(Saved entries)
%%
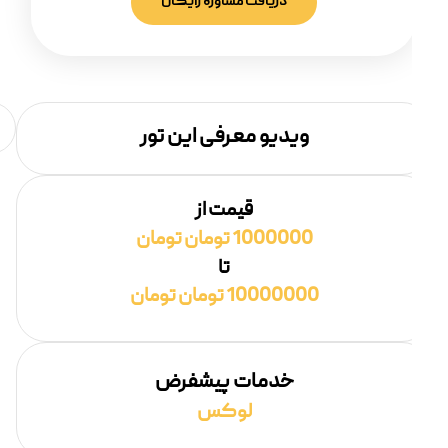
دریافت مشاوره رایگان
ویدیو معرفی این تور
قیمت از
1000000 تومان تومان
تا
10000000 تومان تومان
خدمات پیشفرض
لوکس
%%
▶ **Problem details**: Every line of the records that includes the word "تومان" should be gathered.

▶ **Result below**:
1000000 تومان تومان
10000000 تومان تومان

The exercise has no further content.